Tiago não espera uma reação da minha parte, é claro, porque deve ter percebido que de mim só vão sair palavras idiotas e nada concreto, então ele coloca as mãos no meu pescoço e me puxa, encostando aqueles lábios rosados nos meus... Mas só por um segundo. Ele me solta e me encara, piscando meio atordoado, como se tivesse acordado pra realidade do que acabou de fazer.
O pseudo-beijo me serve de gatilho, porém, e eu não deixo ele se afastar ao repetir o gesto, segurando-o pelo quadril. Mesmo não fazendo ideia de como se beija, deixo meus instintos me guiarem e dá pra notar que tá dando certo, porque o Tiago corresponde, ajeitando os braços sobre meus ombros, se aconchegando mais pra perto, expulsando o espaço entre a gente.
Minha mente fica vazia por um loooongo tempo.

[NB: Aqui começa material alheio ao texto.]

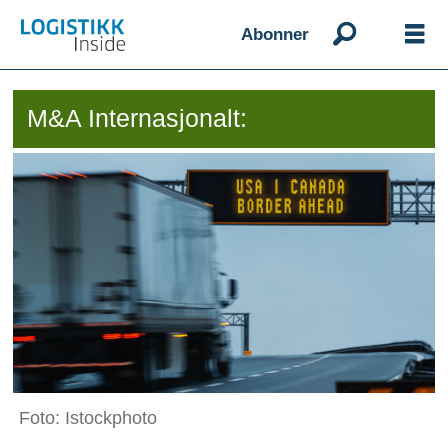
Abonner
M&A Internasjonalt:
Foto: Istockphoto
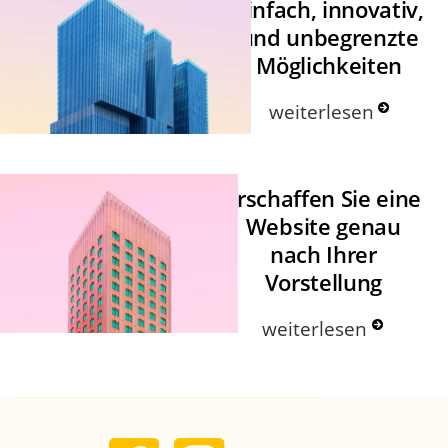
Einfach, innovativ,
und unbegrenzte
Möglichkeiten
weiterlesen
Erschaffen Sie eine
Website genau
nach Ihrer
Vorstellung
weiterlesen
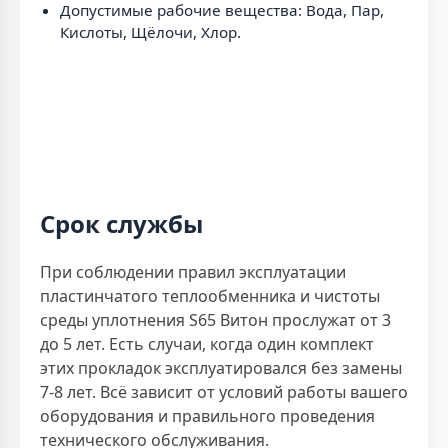
Допустимые рабочие вещества: Вода, Пар,
Кислоты, Щёлочи, Хлор.
Срок службы
При соблюдении правил эксплуатации
пластинчатого теплообменника и чистоты
среды уплотнения S65 Витон прослужат от 3
до 5 лет. Есть случаи, когда один комплект
этих прокладок эксплуатировался без замены
7-8 лет. Всё зависит от условий работы вашего
оборудования и правильного проведения
технического обслуживания.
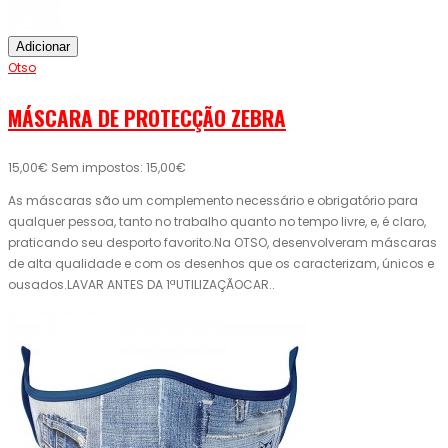
Adicionar
Otso
MÁSCARA DE PROTECÇÃO ZEBRA
15,00€
Sem impostos: 15,00€
As máscaras são um complemento necessário e obrigatório para
qualquer pessoa, tanto no trabalho quanto no tempo livre, e, é claro,
praticando seu desporto favorito.Na OTSO, desenvolveram máscaras
de alta qualidade e com os desenhos que os caracterizam, únicos e
ousados.LAVAR ANTES DA 1ªUTILIZAÇÃOCAR..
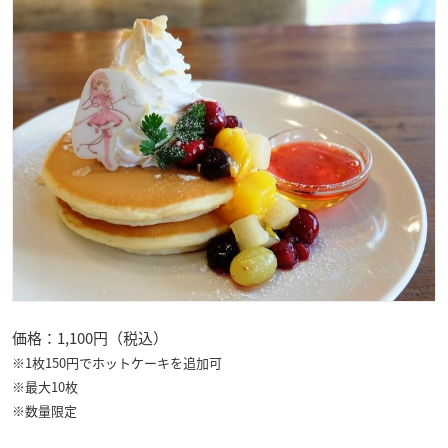
価格：1,100円（税込）
※1枚150円でホットケーキを追加可
※最大10枚
※数量限定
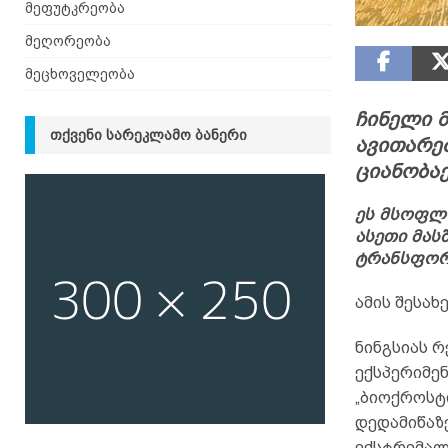
მეფუტკრეობა
მეღორეობა
მეცხოველეობა
ჩინელი მ
ᲗᲥᲕᲔᲜᲘ ᲡᲐᲠᲔᲙᲚᲐᲛᲝ ᲑᲐᲜᲔᲠᲘ
ავითარებ
ციანობაქ
ეს მსოფლი
ასეთი მას
ტრანსფორ
ამის შესახე
ნინგსიას რ
ექსპერიმე
„ბიოქროსტი
დედამიწაზ
ექსტრემალ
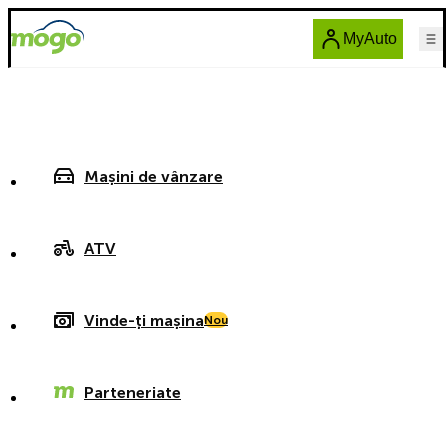
MyAuto
Mașini de vânzare
ATV
Vinde-ți mașina
Nou
Parteneriate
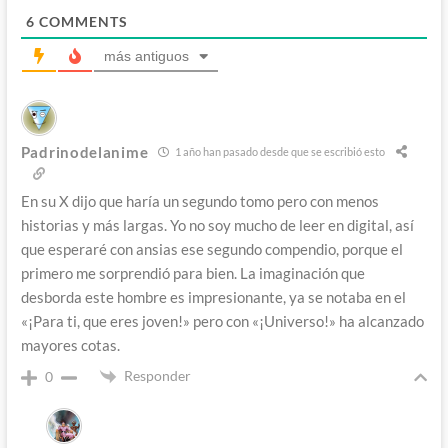
6
COMMENTS
más antiguos
Padrinodelanime
1 año han pasado desde que se escribió esto
En su X dijo que haría un segundo tomo pero con menos
historias y más largas. Yo no soy mucho de leer en digital, así
que esperaré con ansias ese segundo compendio, porque el
primero me sorprendió para bien. La imaginación que
desborda este hombre es impresionante, ya se notaba en el
«¡Para ti, que eres joven!» pero con «¡Universo!» ha alcanzado
mayores cotas.
Responder
0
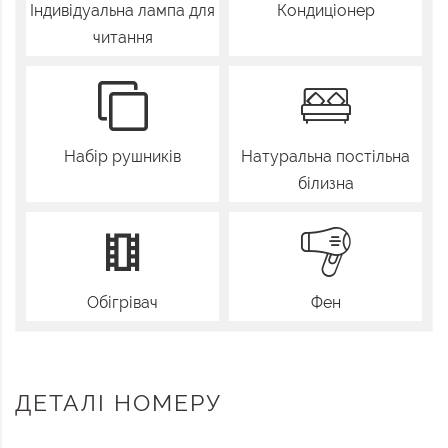
Індивідуальна лампа для
Кондиціонер
читання
Набір рушників
Натуральна постільна
білизна
Обігрівач
Фен
ДЕТАЛІ НОМЕРУ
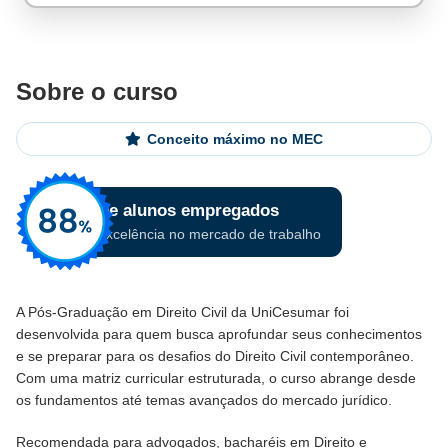
Sobre o curso
Conceito máximo no MEC
A Pós-Graduação em Direito Civil da UniCesumar foi
desenvolvida para quem busca aprofundar seus conhecimentos
e se preparar para os desafios do Direito Civil contemporâneo.
Com uma matriz curricular estruturada, o curso abrange desde
os fundamentos até temas avançados do mercado jurídico.
Recomendada para advogados, bacharéis em Direito e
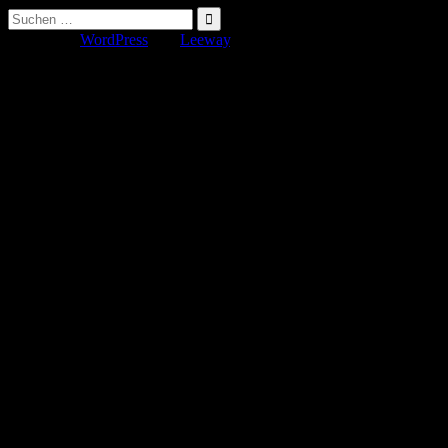
Suche
nach:
Erstellt mit
WordPress
und
Leeway
.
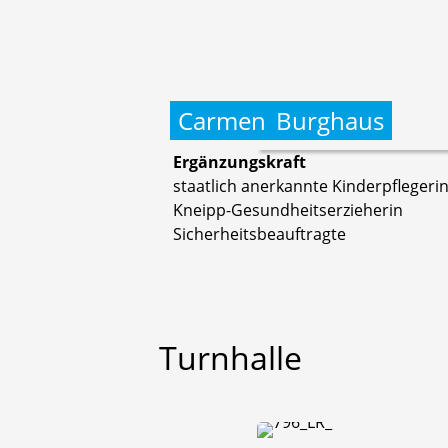
Carmen
Burghaus
Ergänzungskraft
staatlich anerkannte Kinderpflegeri
Kneipp-Gesundheitserzieherin
Sicherheitsbeauftragte
Turnhalle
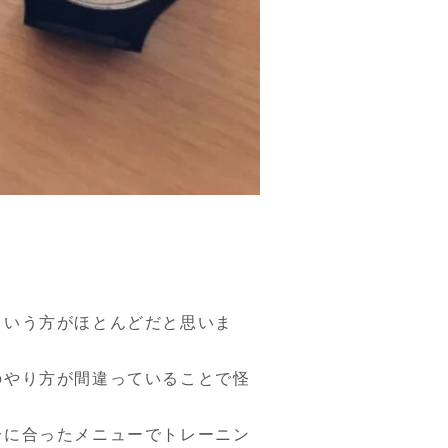
という方がほとんどだと思いま
のやり方が間違っていることで怪
分に合ったメニューでトレーニン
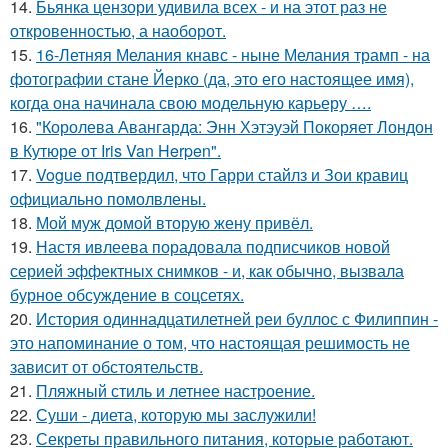
14.
Бьянка цензори удивила всех - и на этот раз не
откровенностью, а наоборот.
15.
16-Летняя Мелания кнавс - ныне Мелания трамп - на
фотографии стане Йерко (да, это его настоящее имя),
когда она начинала свою модельную карьеру ….
16.
"Королева Авангарда: Энн Хэтэуэй Покоряет Лондон
в Кутюре от Iris Van Herpen".
17.
Vogue подтвердил, что Гарри стайлз и Зои кравиц
официально помолвлены.
18.
Мой муж домой вторую жену привёл.
19.
Настя ивлеева порадовала подписчиков новой
серией эффектных снимков - и, как обычно, вызвала
бурное обсуждение в соцсетях.
20.
История одиннадцатилетней реи буллос с Филиппин -
это напоминание о том, что настоящая решимость не
зависит от обстоятельств.
21.
Пляжный стиль и летнее настроение.
22.
Суши - диета, которую мы заслужили!
23.
Секреты правильного питания, которые работают.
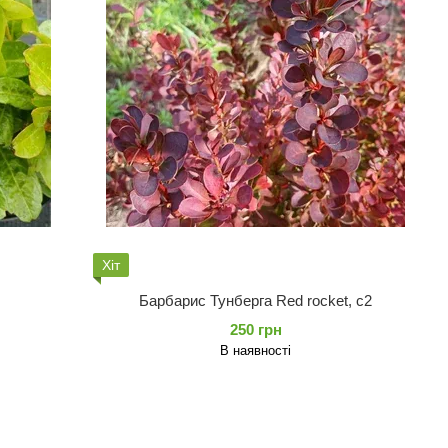
Хіт
Барбарис Тунберга Red rocket, с2
250 грн
В наявності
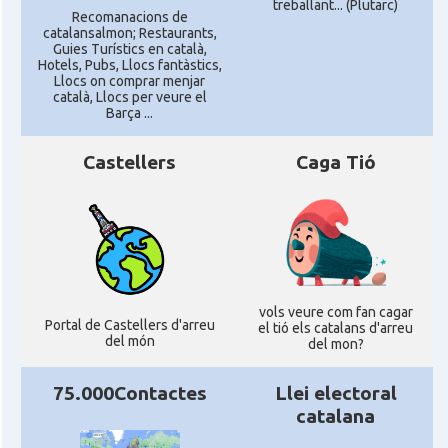
treballant... (Plutarc)
Recomanacions de
catalansalmon; Restaurants,
Guies Turístics en català,
Hotels, Pubs, Llocs fantàstics,
Llocs on comprar menjar
català, Llocs per veure el
Barça ...
Castellers
Caga Tió
vols veure com fan cagar
Portal de Castellers d'arreu
el tió els catalans d'arreu
del món
del mon?
75.000Contactes
Llei electoral
catalana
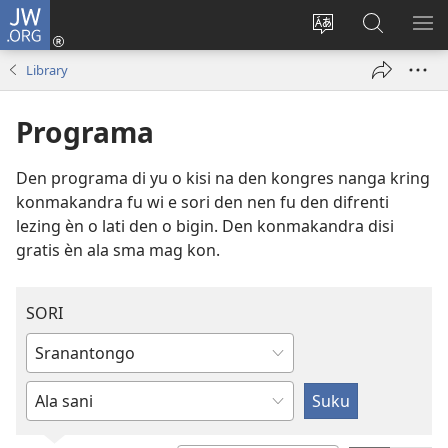
JW.ORG
Log
In
Kenki
Suku
SO
(opent
a
tapu
ME
Library
nieuw
tongo
JW.ORG
venster)
fu
Programa
a
site
Den programa di yu o kisi na den kongres nanga kring
konmakandra fu wi e sori den nen fu den difrenti
lezing èn o lati den o bigin. Den konmakandra disi
gratis èn ala sma mag kon.
SORI
Skrifi
noso
Skrifi
suku
san
wan
yu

Não penso em nada, só aproveito a sensação da boca dele na minha. Ela me faz sentir vivo de verdade. Tanto que, quando a gente interrompe a pegação, meu coração está muito mais acelerado do que quando vejo os motins nas ruas, ou ouço os tiros à distância. Ou caio num arbusto cheio de espinho no meio da madrugada.
Ain't a dream so open your eyes
We're just livin' in Paradise.
— Vamos pegar um carro pra explorar por aí? Você disse que sabe dirigir... E nós vamos poder nadar pelados numa praia então? — eu questiono, fazendo o Tiago gargalhar e me abraçar ao mesmo tempo, a testa encostada no meu ombro, o corpo vincado sobre o meu. Sinto o cheiro dele. Cheiro de Tiago misturado ao apocalipse. É revigorante.
— Depois do café da manhã, ok?
— Hm. Ok. — ele se afasta, meus braços caem dos seus quadris. — Se seu pai não for me matar, é claro...
— Gustavo, — Tiago revira os olhos e me dá mais um beijo rápido. Acho que ele gostou do gesto. Eu gostei. Definitivamente. Com certeza. Podemos repetir quantas vezes ele quiser, aliás. — ainda bem que o fim do mundo não te mudou em nada. E ainda bem que estou vivo pra constatar isso.
Tiago faz uma pequena reverência, que seria idiota se fosse qualquer outra pessoa, mas se é ele só parece muito fofinho. Eu me derreto todinho e todas as preocupações desaparecem do meu futuro quando ele diz:
— Obrigado por ter vindo me encontrar. Acho que você me salvou do fim do mundo sem querer querendo.